- #1

stunner5000pt

- 1,461

- 2

## Homework Statement

The mass m car is traveling at v on the straight portion of the road and then its speed is uniformly reduced from A to C, which point it comes to rest. Compute the magnitude and direction of the total friction force F exerted by the road on the car (a) just before it passes point B, (b)

just after it passes point B and (c) just before it stops at point C. (d) What is the minimum

coefficient of static friction required between the tires and the road for the car to be able to complete the turn at B?

**2. The attempt at a solution**

Part a - the force of friction as it approaches B

I thought about doing this in two steps:

If we assume that the force of friction is [itex] F_{f} [/itex] then the linear acceleration in the straight part is [itex] a = \frac{F_{f}}{m} [/itex]

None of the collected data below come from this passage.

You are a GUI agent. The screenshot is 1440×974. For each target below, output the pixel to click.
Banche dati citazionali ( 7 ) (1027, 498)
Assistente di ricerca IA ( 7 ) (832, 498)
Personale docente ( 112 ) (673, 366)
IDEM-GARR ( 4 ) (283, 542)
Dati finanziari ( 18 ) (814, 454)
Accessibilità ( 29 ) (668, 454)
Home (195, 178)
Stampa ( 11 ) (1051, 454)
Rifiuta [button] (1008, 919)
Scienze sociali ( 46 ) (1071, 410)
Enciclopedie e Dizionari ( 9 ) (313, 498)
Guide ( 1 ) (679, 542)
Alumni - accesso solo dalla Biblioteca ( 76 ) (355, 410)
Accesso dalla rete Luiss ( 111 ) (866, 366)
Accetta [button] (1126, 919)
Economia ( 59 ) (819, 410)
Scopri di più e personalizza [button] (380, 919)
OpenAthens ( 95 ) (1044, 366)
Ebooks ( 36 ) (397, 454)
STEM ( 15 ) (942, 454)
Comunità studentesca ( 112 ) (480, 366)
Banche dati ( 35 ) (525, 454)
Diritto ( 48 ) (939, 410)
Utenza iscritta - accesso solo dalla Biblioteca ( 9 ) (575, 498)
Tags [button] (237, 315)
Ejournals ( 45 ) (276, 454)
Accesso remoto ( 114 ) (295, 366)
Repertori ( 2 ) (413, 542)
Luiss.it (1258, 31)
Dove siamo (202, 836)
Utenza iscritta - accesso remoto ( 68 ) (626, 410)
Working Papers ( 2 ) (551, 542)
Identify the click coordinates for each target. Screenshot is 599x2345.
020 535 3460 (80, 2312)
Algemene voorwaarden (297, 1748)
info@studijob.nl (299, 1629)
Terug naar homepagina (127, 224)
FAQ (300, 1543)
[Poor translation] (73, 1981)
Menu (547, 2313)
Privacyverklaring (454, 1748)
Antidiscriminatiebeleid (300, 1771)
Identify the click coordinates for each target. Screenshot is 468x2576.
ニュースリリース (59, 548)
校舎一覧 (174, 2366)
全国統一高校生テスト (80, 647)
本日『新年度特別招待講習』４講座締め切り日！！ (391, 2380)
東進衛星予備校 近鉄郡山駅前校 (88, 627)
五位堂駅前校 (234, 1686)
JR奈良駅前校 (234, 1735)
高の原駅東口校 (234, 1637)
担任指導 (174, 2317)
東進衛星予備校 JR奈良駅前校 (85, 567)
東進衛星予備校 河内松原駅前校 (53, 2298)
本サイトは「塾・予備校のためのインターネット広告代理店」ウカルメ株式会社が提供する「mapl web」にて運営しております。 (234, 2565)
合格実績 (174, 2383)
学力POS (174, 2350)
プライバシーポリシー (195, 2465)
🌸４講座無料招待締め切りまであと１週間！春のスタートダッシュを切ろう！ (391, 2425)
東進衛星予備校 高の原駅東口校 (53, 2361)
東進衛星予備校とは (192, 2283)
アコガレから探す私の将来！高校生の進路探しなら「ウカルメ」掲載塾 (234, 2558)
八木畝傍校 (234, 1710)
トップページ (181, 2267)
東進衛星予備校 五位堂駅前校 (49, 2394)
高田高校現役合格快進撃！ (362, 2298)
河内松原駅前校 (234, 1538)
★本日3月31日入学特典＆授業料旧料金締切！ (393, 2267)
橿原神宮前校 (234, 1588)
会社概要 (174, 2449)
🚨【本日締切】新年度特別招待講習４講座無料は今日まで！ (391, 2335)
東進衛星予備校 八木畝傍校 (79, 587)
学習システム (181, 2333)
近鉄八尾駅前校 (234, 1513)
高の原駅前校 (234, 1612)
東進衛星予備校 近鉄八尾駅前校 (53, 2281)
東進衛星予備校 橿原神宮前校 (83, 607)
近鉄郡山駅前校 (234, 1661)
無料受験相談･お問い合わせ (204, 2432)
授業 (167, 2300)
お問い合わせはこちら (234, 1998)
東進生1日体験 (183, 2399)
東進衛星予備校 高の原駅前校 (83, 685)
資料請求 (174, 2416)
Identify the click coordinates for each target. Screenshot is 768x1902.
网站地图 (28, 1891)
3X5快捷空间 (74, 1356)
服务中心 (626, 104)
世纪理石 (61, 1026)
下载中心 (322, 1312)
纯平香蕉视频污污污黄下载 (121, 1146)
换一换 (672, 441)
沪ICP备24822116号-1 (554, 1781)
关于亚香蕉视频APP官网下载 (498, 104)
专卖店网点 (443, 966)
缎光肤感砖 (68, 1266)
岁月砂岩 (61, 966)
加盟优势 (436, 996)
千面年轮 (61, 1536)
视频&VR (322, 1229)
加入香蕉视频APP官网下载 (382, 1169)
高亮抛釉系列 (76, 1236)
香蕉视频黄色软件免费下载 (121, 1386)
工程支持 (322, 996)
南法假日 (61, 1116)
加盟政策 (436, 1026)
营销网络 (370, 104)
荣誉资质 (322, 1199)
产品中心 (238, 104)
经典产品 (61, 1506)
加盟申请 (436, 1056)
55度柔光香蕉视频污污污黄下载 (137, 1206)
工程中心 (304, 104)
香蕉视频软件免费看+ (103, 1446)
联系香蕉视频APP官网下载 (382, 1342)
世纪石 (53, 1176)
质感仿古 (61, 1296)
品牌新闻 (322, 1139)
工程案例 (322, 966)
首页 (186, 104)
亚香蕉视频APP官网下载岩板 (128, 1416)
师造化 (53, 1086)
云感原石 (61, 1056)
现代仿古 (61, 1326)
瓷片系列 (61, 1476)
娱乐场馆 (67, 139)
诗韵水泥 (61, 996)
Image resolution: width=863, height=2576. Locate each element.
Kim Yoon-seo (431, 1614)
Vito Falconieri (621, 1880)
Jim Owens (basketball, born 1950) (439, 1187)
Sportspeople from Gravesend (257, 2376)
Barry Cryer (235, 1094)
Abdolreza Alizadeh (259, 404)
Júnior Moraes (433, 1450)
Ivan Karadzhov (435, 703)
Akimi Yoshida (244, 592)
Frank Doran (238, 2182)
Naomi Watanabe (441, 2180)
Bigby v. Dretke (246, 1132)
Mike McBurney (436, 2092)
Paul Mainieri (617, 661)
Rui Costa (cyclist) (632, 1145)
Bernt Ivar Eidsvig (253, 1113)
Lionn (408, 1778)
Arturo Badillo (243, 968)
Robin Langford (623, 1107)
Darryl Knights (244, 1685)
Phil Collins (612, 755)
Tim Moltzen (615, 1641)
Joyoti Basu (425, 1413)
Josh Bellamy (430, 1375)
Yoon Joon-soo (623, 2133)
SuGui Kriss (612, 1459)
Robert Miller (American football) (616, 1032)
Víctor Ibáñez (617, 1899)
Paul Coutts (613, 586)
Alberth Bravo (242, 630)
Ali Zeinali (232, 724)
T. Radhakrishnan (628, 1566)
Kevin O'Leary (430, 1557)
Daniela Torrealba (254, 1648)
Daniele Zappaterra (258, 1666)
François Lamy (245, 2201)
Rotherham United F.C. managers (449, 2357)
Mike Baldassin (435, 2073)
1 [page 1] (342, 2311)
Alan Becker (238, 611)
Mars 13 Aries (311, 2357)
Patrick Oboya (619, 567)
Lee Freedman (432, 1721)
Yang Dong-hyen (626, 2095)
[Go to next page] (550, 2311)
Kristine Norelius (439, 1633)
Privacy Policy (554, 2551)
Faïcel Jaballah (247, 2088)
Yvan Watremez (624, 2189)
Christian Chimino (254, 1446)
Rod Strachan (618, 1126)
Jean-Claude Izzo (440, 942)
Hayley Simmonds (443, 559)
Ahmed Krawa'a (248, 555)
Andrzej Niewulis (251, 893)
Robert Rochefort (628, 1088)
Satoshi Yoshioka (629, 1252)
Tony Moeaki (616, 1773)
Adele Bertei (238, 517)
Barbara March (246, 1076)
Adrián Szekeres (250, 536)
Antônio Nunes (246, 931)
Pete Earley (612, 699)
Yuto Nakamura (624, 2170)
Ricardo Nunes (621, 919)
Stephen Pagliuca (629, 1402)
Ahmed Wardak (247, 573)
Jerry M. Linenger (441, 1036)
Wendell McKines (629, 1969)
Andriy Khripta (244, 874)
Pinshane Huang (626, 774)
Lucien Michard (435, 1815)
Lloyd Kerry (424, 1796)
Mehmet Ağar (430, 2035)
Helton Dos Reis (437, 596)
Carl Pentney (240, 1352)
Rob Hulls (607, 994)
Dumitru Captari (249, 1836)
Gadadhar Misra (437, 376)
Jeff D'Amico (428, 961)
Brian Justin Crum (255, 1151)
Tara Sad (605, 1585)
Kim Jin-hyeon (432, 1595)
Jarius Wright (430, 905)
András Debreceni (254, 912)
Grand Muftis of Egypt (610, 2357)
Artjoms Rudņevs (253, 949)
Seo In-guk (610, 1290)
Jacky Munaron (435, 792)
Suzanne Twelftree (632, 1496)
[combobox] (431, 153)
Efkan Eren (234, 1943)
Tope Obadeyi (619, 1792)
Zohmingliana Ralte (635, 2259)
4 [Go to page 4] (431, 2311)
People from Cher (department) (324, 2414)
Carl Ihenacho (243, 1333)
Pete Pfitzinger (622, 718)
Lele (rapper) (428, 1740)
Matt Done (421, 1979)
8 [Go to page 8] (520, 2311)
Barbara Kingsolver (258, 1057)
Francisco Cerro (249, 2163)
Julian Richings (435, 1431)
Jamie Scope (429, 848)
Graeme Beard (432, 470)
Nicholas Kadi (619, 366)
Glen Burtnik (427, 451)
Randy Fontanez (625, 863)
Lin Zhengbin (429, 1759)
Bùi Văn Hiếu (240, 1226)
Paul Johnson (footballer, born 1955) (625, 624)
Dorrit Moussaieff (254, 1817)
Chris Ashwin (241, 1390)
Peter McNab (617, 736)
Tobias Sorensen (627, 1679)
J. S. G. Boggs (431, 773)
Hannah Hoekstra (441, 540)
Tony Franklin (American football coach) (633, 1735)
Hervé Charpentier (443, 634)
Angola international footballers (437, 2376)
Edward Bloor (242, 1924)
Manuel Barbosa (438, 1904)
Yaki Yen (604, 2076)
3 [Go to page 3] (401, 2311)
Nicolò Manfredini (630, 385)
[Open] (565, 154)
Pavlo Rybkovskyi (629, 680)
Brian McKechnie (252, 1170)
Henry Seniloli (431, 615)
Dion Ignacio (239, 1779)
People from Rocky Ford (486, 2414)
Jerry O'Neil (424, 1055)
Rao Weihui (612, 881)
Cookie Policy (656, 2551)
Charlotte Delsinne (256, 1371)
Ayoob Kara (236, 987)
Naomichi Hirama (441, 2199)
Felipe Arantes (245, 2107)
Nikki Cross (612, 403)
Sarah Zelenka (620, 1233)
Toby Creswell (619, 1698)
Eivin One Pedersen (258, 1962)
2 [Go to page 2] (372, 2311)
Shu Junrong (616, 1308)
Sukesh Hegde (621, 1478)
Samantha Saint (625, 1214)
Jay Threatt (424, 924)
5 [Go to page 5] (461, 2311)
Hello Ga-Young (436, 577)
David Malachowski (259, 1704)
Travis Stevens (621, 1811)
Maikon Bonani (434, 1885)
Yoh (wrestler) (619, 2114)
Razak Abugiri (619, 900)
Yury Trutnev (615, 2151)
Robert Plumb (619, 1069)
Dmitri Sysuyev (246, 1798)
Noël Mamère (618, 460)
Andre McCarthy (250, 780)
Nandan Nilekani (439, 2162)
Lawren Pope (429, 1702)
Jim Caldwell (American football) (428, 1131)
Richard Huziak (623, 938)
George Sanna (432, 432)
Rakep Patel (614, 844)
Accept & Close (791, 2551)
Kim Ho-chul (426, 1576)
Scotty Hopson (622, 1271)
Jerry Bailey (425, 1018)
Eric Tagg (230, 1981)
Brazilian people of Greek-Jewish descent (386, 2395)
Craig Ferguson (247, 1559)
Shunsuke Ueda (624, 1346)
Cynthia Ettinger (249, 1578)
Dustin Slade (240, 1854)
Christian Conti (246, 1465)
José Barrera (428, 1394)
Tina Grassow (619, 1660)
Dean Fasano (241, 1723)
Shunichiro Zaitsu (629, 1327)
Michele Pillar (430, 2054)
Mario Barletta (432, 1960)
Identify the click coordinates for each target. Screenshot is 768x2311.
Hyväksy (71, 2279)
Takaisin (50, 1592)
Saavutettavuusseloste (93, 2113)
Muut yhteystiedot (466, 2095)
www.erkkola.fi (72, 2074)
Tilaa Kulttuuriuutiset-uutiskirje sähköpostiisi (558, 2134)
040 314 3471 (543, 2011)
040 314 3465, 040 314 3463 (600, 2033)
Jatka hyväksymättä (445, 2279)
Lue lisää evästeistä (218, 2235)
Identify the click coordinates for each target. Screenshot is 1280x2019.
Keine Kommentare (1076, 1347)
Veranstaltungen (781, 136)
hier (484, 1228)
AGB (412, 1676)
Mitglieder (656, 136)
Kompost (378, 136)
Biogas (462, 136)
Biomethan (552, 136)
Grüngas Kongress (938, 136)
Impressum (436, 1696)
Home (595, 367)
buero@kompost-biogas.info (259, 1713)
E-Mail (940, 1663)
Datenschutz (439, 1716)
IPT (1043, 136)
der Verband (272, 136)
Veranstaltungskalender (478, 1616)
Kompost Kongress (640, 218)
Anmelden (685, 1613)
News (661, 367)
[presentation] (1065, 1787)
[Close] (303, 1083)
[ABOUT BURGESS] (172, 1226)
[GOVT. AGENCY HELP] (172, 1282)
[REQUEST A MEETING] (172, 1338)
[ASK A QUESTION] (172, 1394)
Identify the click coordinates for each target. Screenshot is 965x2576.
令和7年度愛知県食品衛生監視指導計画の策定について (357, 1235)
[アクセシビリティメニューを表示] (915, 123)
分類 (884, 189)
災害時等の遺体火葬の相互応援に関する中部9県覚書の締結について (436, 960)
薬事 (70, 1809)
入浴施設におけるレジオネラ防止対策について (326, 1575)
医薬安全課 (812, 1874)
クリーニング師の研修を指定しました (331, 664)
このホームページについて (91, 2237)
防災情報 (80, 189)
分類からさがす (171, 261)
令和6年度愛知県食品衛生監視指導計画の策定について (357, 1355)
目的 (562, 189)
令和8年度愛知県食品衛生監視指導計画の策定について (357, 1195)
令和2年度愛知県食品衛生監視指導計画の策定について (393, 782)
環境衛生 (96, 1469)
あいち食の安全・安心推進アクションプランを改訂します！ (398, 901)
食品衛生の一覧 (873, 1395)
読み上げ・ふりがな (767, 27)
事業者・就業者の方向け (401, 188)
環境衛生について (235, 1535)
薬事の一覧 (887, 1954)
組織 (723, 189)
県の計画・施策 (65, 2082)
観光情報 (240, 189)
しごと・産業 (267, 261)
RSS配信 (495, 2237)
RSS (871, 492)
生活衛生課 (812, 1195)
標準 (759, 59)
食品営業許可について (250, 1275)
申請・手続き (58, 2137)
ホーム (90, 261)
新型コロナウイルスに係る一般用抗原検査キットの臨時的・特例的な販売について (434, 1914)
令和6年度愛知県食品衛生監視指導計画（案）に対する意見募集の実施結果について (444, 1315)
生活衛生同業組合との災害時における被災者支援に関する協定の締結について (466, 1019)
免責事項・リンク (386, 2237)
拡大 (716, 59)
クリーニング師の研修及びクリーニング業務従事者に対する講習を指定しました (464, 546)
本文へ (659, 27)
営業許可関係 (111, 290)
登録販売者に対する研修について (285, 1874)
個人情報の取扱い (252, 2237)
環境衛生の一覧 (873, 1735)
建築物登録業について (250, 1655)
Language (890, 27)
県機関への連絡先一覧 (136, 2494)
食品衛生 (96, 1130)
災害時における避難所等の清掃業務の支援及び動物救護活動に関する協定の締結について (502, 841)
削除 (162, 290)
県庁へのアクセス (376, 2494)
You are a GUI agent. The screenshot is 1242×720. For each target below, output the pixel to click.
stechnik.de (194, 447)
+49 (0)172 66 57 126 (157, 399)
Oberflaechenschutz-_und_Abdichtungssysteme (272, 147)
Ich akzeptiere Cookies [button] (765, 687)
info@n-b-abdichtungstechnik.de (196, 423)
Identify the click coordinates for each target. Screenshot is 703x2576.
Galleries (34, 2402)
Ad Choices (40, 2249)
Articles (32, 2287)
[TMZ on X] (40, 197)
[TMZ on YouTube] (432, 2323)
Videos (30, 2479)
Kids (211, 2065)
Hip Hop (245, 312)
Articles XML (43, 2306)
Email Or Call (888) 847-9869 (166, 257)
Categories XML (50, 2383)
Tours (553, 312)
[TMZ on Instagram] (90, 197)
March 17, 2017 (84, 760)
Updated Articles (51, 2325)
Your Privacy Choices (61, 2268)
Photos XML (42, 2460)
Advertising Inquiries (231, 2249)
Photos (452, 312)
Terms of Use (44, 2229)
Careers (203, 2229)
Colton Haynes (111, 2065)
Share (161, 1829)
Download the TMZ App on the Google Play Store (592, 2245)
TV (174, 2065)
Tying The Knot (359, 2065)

so we can use a kinematic formula to determine the velocity at point B

[tex] v_{B}^2 = v^2 + 2a d [/tex]

then

[tex] v_{B}^2 = v^2 - \frac{2 F_{f}}{m} [/tex]

now for the curved section, assuming the road has radius R, the force stays constant, then we can say that the linear acceleration is the same as above. then the angular acceleration is [itex] \alpha = \frac{-F_{f}}{mr} [/itex]

then we can use the rotational version of the above kinematic formula. the velocity at c is zero

[tex] 0 = \omega_{B}^2 + 2 \left( \frac{-F_{f}}{mr} \right) \left( \frac{\pi}{6} \right) [/tex]

we can solve for Vb from the above equation

[tex] v_{B} = \frac{\pi F_{f}}{3mr^3} [/tex]

and then we can substitute the equation just derived into the other expression for vb found above. But is this correct?

What about the curved section? IN the curved section, does the sum of the components of friction (caused by the tangential and normal components) the same as the friction we just calculated? In that case, isn't the answer for b and c the same?

Thanks for your help and input!